Negli ultimi cinque anni, una serie di studi clinici ha testato un’alternativa concreta: le cellule staminali ricavate dal tessuto adiposo. I risultati sono solidi. Lo studio più ampio, con 261 pazienti, ha documentato una riduzione del 55% del dolore a sei mesi. Le meta-analisi su oltre 500 pazienti confermano i benefici. E i dati delle risonanze magnetiche mostrano qualcosa che nessun antinfiammatorio aveva mai prodotto: la progressione del danno alla cartilagine si ferma. Questa pagina raccoglie l’evidenza disponibile e spiega come funziona la terapia con
cellule staminali adipose per l’osteoartrosi del ginocchio, a chi è indicata e cosa ci si può aspettare realisticamente.
Il tessuto adiposo — il grasso corporeo — è una fonte ricchissima di cellule mesenchimali staminali. Per ogni millilitro di grasso prelevato, si ottengono fino a 500 volte più cellule rispetto alla stessa quantità di midollo osseo. Questo dato, confermato dalla revisione del 2024 sul World Journal of Orthopedics, è uno dei motivi principali per cui il grasso è oggi considerato la fonte preferenziale per queste terapie.

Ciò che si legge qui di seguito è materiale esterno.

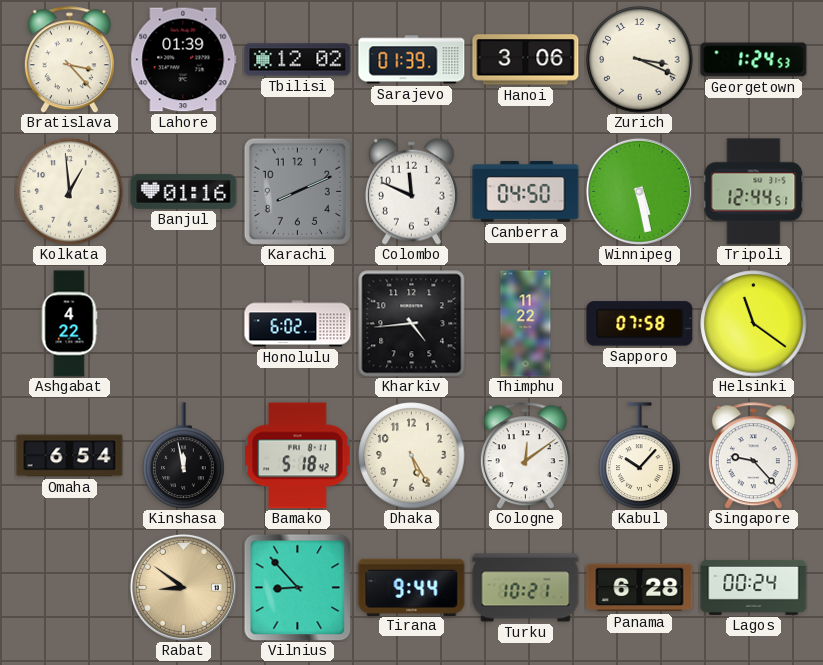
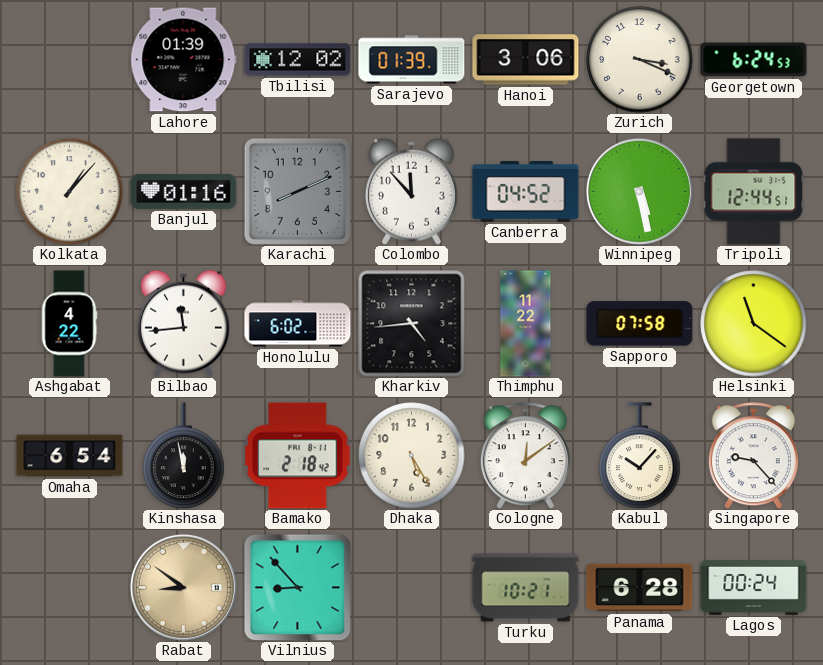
Bratislava: 3:23 -> none
Georgetown: 1:24 -> 6:24
Kolkata: 12:59 -> 1:07
Colombo: 11:49 -> 11:53
Canberra: 04:50 -> 04:52
Bilbao: none -> 11:44
Bamako: 5:18 -> 2:18
Tirana: 9:44 -> none
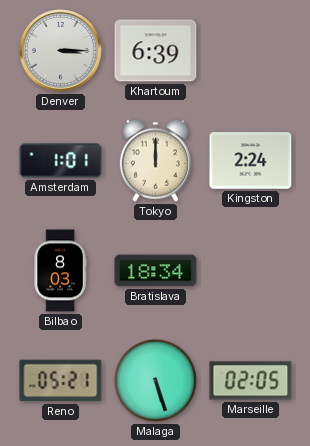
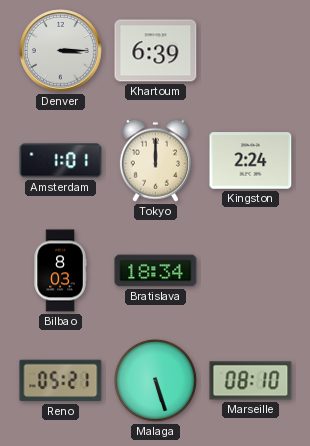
Marseille: 02:05 -> 08:10
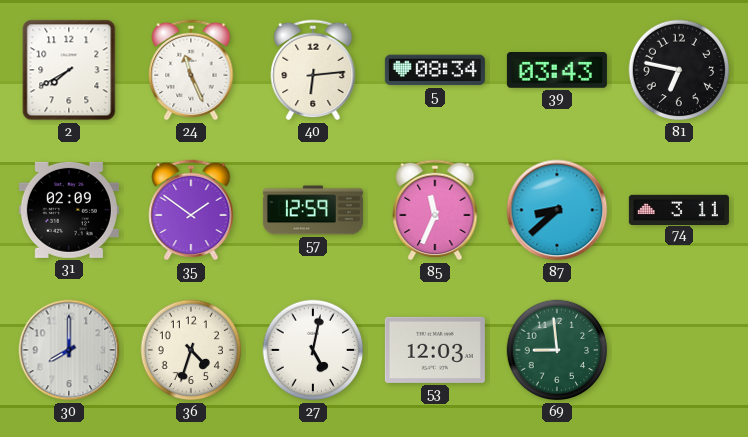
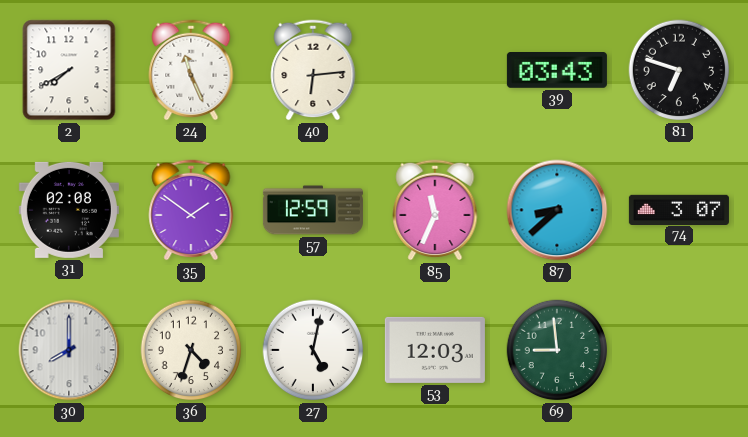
5: 08:34 -> none
81: 6:47 -> 6:48
31: 02:09 -> 02:08
74: 3:11 -> 3:07
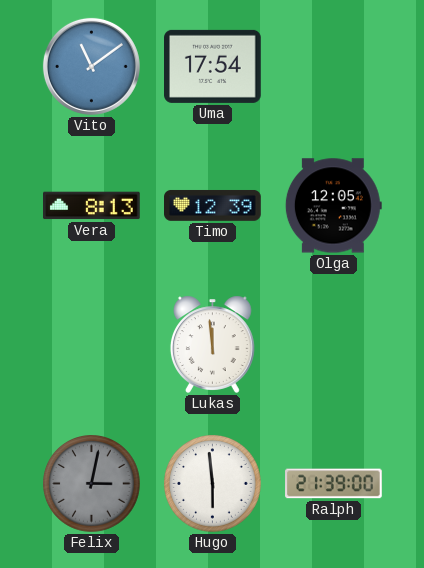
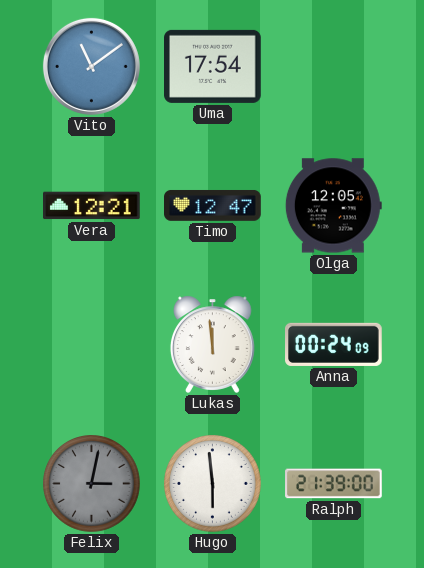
Vera: 8:13 -> 12:21
Timo: 12:39 -> 12:47
Anna: none -> 00:24
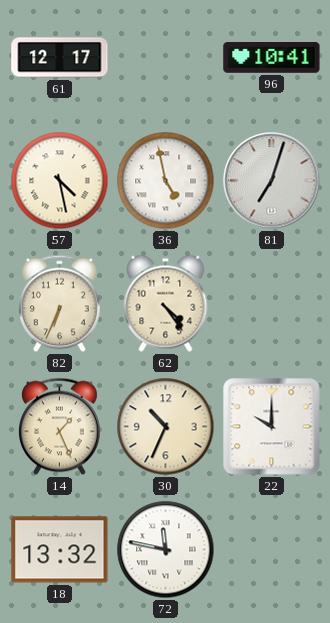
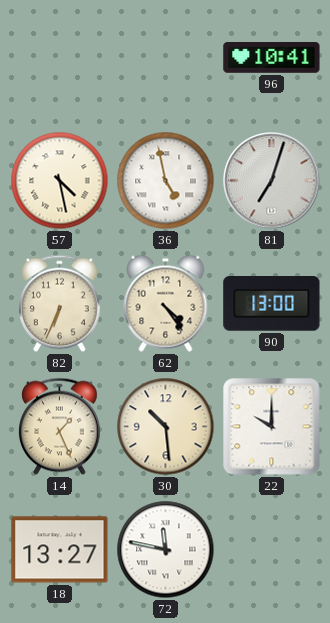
61: 12:17 -> none
90: none -> 13:00
30: 10:34 -> 10:29
18: 13:32 -> 13:27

La procedura di raccolta è una liposuzione leggera dell’addome, eseguita in ambulatorio con anestesia locale. Richiede circa 20 minuti e preleva all’incirca 20 millilitri di grasso — meno di due cucchiai. Il campione viene inviato a un laboratorio specializzato, dove i tecnici isolano e moltiplicano le cellule staminali nell’arco di tre settimane. Una volta raggiunte le quantità desiderate, le cellule vengono iniettate direttamente nell’articolazione del ginocchio sotto guida ecografica. Il paziente torna a casa il giorno stesso.
Una volta nell’articolazione, le cellule staminali agiscono su più fronti. Possono differenziarsi in condrociti, le cellule che formano la cartilagine, e potenzialmente riparare il tessuto danneggiato. Ma l’azione più documentata è paracrina: le cellule rilasciano fattori di crescita e molecole anti-infiammatorie che modificano l’ambiente articolare. Questo spiega in parte perché i benefici clinici siano così rapidi e duraturi rispetto ad altri trattamenti.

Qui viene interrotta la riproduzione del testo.